Overcoming challenges
These challenges may not be insurmountable, and work is underway to address them. One approach is to make stablecoins and tokenised MMFs as readily convertible as possible, maximising the upsides and minimising the downsides of each. The acquisition of Hashnote by Circle in January 2025, for example, united Circle’s USDC stablecoin, one of the world’s most popular, with Hashnote’s USYC tokenised MMF.
Circle intends to fully integrate USDC with USYC to allow for a near-instantaneous conversion between the stablecoin and the yield-bearing tokenised MMF. Circle also intends to address institutions’ privacy requirements by deploying on Canton, a public blockchain that allows for private and secure financial applications.
A brightening future
Momentum behind tokenised money market funds is building. BlackRock launched its USD Institutional Digital Liquidity Fund (BUIDL) in March 2024. Less than six months later it had become the first on-chain investment fund to exceed half a billion dollars in assets under management. Some exchanges already accept tokenised MMFs as collateral, including Deribit, the largest Bitcoin and Ethereum options exchange.

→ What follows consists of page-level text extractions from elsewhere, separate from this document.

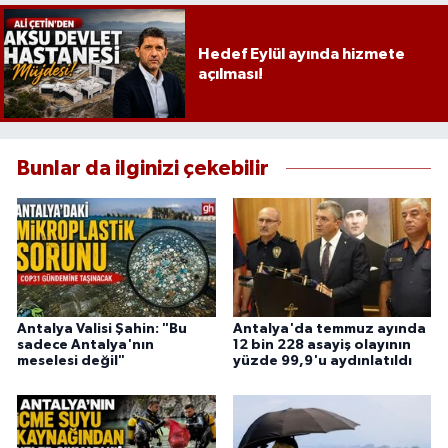
Hedef Eylül ayında hizmete
açılması!
Bunlar da ilginizi çekebilir
Antalya Valisi Şahin: "Bu
Antalya'da temmuz ayında
sadece Antalya'nın
12 bin 228 asayiş olayının
meselesi değil"
yüzde 99,9'u aydınlatıldı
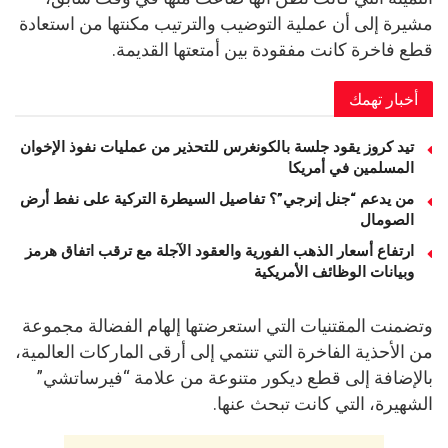
مشيرة إلى أن عملية التوضيب والترتيب مكنتها من استعادة
قطع فاخرة كانت مفقودة بين أمتعتها القديمة.
أخبار تهمك
تيد كروز يقود جلسة بالكونغرس للتحذير من عمليات نفوذ الإخوان
المسلمين في أمريكا
من يدعم “جنل إنرجي”؟ تفاصيل السيطرة التركية على نفط أرض
الصومال
ارتفاع أسعار الذهب الفورية والعقود الآجلة مع ترقب اتفاق هرمز
وبيانات الوظائف الأمريكية
وتضمنت المقتنيات التي استعرضتها إلهام الفضالة مجموعة
من الأحذية الفاخرة التي تنتمي إلى أرقى الماركات العالمية،
بالإضافة إلى قطع ديكور متنوعة من علامة “فيرساتشي”
الشهيرة، التي كانت تبحث عنها.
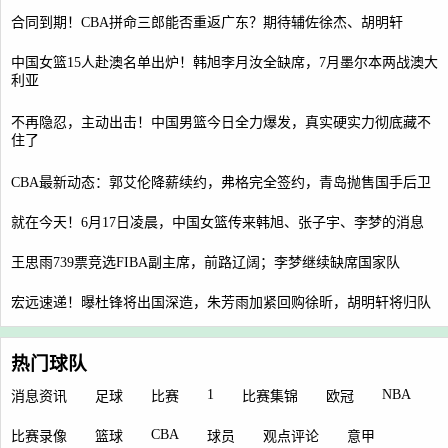
合同到期！CBA拼命三郎能否重返广东？期待辅佐徐杰、胡明轩
中国女篮15人赴澳名单出炉！韩旭李月汝全缺席，7月墨尔本两战澳大
利亚
不再隐忍，主动出击！中国男篮今日全力爆发，真实硬实力彻底藏不
住了
CBA最新动态：郭艾伦降薪续约，弗格完全签约，青岛抛售国手后卫
就在今天！6月17日凌晨，中国女篮传来韩旭、张子宇、李梦的消息
王思雨739票竞选FIBA副主席，前路辽阔；李梦继续缺席国家队
宏远速递！曝杜锋将出国深造，朱芳雨加紧回购徐昕，胡明轩将归队
热门球队
1
NBA
消息资讯
足球
比赛
比赛集锦
欧冠
CBA
比赛录像
篮球
球员
观点评论
意甲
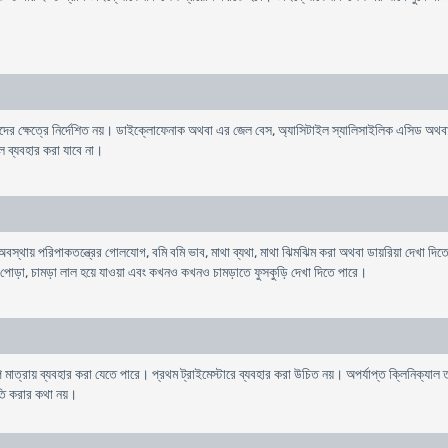
 ক্ষেত্রে নির্দেশিত নয়। ডাইক্লোফেনাক অথবা এর জেল বেস, অ্যাসিটাইল স্যালিসাইলিক এসিড অথবা অন
ল ব্যবহার করা যাবে না।
থায় পরিপাকতন্ত্রের গোলযোগ, বমি বমি ভাব, মাথা ব্যথা, মাথা ঝিমঝিম করা অথবা ডায়রিয়া দেখা দিতে
 পোড়া, চামড়া লাল হয়ে যাওয়া এবং কখনও কখনও চামড়াতে ফুসকুড়ি দেখা দিতে পারে।
স্বল্প মাত্রায় ব্যবহার করা যেতে পারে। প্রথম ট্রাইমেস্টারে ব্যবহার করা উচিত নয়। অপর্যাপ্ত ক্লিনিক্
তি করার কথা নয়।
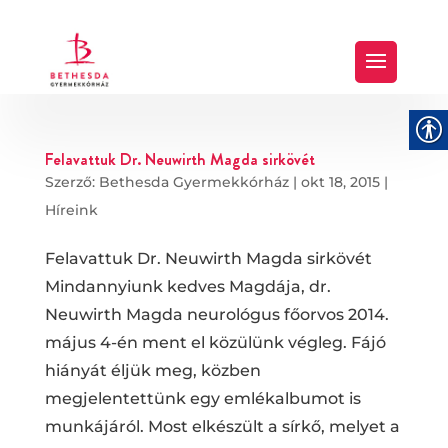
Felavattuk Dr. Neuwirth Magda sirkövét
Szerző:
Bethesda Gyermekkórház
|
okt 18, 2015
|
Híreink
Felavattuk Dr. Neuwirth Magda sirkövét
Mindannyiunk kedves Magdája, dr.
Neuwirth Magda neurológus főorvos 2014.
május 4-én ment el közülünk végleg. Fájó
hiányát éljük meg, közben
megjelentettünk egy emlékalbumot is
munkájáról. Most elkészült a sírkő, melyet a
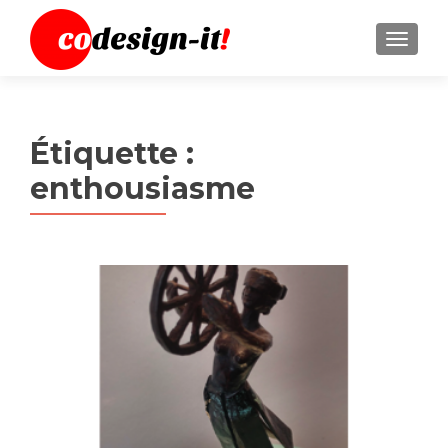
MENU
Étiquette :
enthousiasme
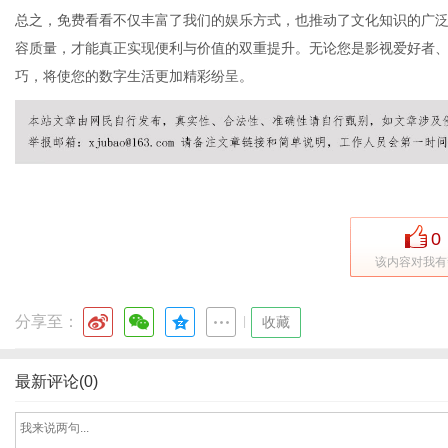
总之，免费看看不仅丰富了我们的娱乐方式，也推动了文化知识的广
容质量，才能真正实现便利与价值的双重提升。无论您是影视爱好者
巧，将使您的数字生活更加精彩纷呈。
网
0
该内容对我有
分享至：
|
收藏
最新评论(0)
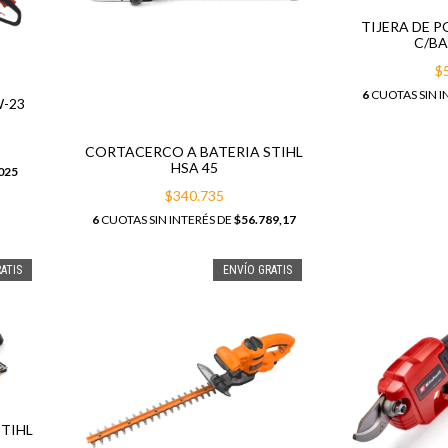
TIJERA DE P
C/BA
$
6
CUOTAS SIN I
-23
CORTACERCO A BATERIA STIHL
HSA 45
025
$340.735
6
CUOTAS SIN INTERÉS DE
$56.789,17
ATIS
ENVÍO GRATIS
TIHL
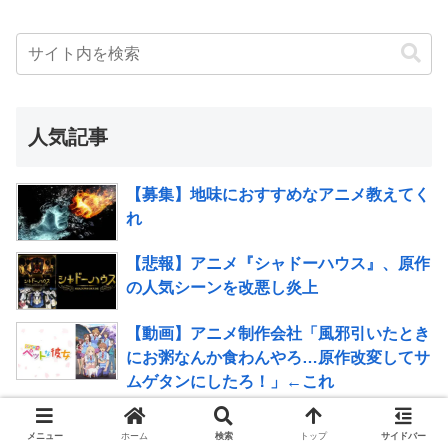
人気記事
【募集】地味におすすめなアニメ教えてく
れ
【悲報】アニメ『シャドーハウス』、原作
の人気シーンを改悪し炎上
【動画】アニメ制作会社「風邪引いたとき
にお粥なんか食わんやろ…原作改変してサ
ムゲタンにしたろ！」←これ
盾の勇者のアニメ2期って悲惨な出来だっ
メニュー
ホーム
検索
トップ
サイドバー
たよね…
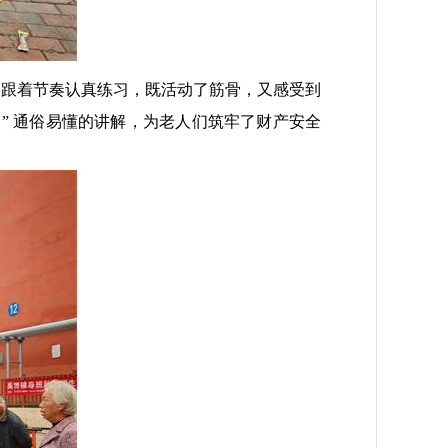
人们跟着节奏认真练习，既活动了筋骨，又感受到
” 通俗易懂的讲解，为老人们筑牢了财产安全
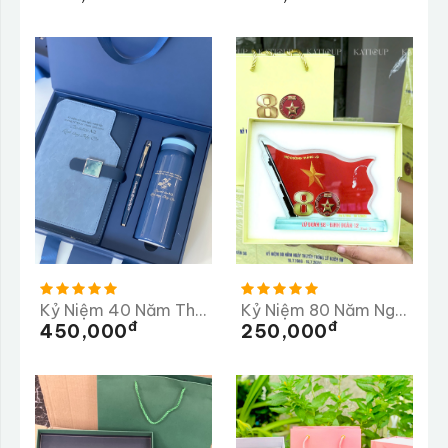
Kỷ Niệm 40 Năm Thành Lập Trường PTTH Lộc Thanh 1985-2025
Kỷ Niệm 80 Năm Ngày Truyền Thống Lữ Đoàn 98
Đ
Đ
450,000
250,000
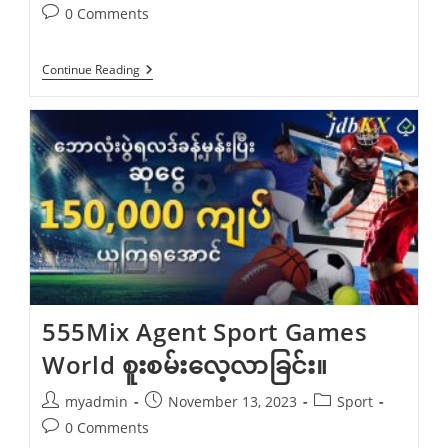
author:
published:
category:
Post
0 Comments
comments:
အားကစား
Continue Reading
အမျိုး
မျိုး
တွင်
လောင်း
ရန်
Mdl97
ကို
ရှာဖွေ
ခြင်း။
555Mix Agent Sport Games
World စူးစမ်းလေ့လာခြင်း။
Post
Post
Post
myadmin
November 13, 2023
Sport
author:
published:
category:
Post
0 Comments
comments:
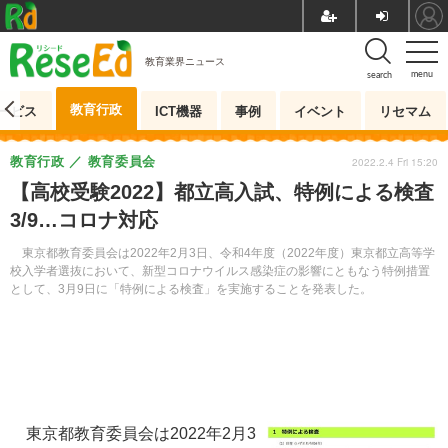
教育業界ニュース
menu
search
教育行政
ービス
ICT機器
事例
イベント
リセマム
教育行政
教育委員会
2022.2.4 Fri 15:20
【高校受験2022】都立高入試、特例による検査
3/9…コロナ対応
東京都教育委員会は2022年2月3日、令和4年度（2022年度）東京都立高等学
校入学者選抜において、新型コロナウイルス感染症の影響にともなう特例措置
として、3月9日に「特例による検査」を実施することを発表した。
東京都教育委員会は2022年2月3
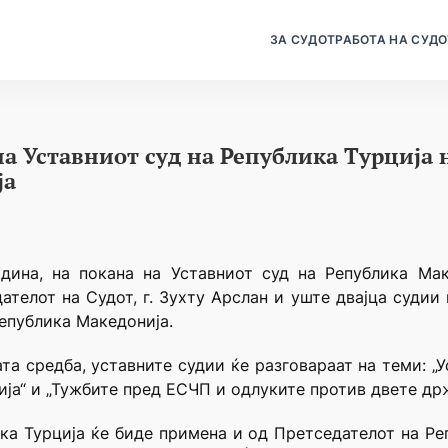
ЗА СУДОТ
РАБОТА НА СУДО
а Уставниот суд на Република Турција 
ја
дина, на покана на Уставниот суд на Република Маке
телот на Судот, г. Зухту Арслан и уште двајца судии 
Република Македонија.
ата средба, уставните судии ќе разговараат на теми: „
ија“ и „Тужбите пред ЕСЧП и одлуките против двете држ
ка Турција ќе биде примена и од Претседателот на Реп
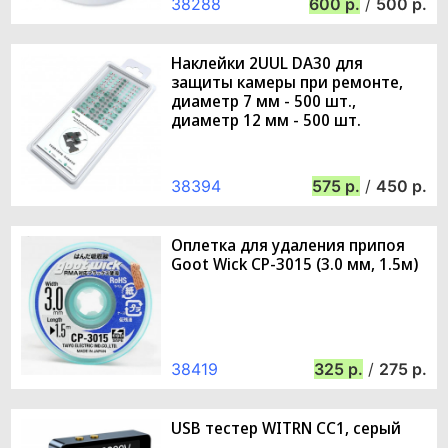
38288
600
/
500
Наклейки 2UUL DA30 для
защиты камеры при ремонте,
диаметр 7 мм - 500 шт.,
диаметр 12 мм - 500 шт.
38394
575
/
450
Оплетка для удаления припоя
Goot Wick CP-3015 (3.0 мм, 1.5м)
38419
325
/
275
USB тестер WITRN CC1, серый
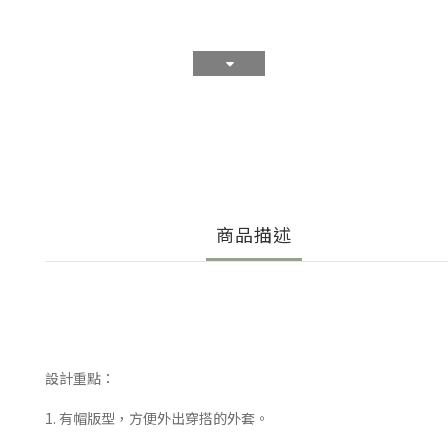
商品描述
設計重點：
1. 有帽版型，方便外出穿搭的外套。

While tokenised MMFs are currently far behind stablecoins in terms of liquidity, interest from institutions may offer tokenised MMFs the kind of tailwind that stablecoins have enjoyed from payments and remittances. Money market funds are a well-understood form of collateral among traditional financial institutions, and they are governed by established regulations. This familiarity may encourage institutions to embrace their tokenised equivalents.
Keen observers are expecting sustained demand for tokenised MMFs and other tokenised fund formats over the coming years. Institutional structures are maturing around crypto, further building confidence.
Meanwhile regulatory harmonisation, key to how regulators treat novel crypto assets, is a theme we see across our footprint, as financial centres compete to offer the best structures for the uptake of blockchain-based assets. Hong Kong has exchanges like HashKey and OSL, which are regulated to trade both crypto and securities, placing the city in an advantageous position in this market.
Our approach
Our approach to digital assets like stablecoins and tokenised MMFs is to closely analyse the token’s structure, the issuer risk and the smart contract risk, rather than making broad assumptions about classes of issuers.
We view digital assets as fundamentally altering the ecosystem for financial markets in ways that should ultimately reduce operational costs, risks and delays. For these reasons we are actively working with clients to ensure they benefit from these changes.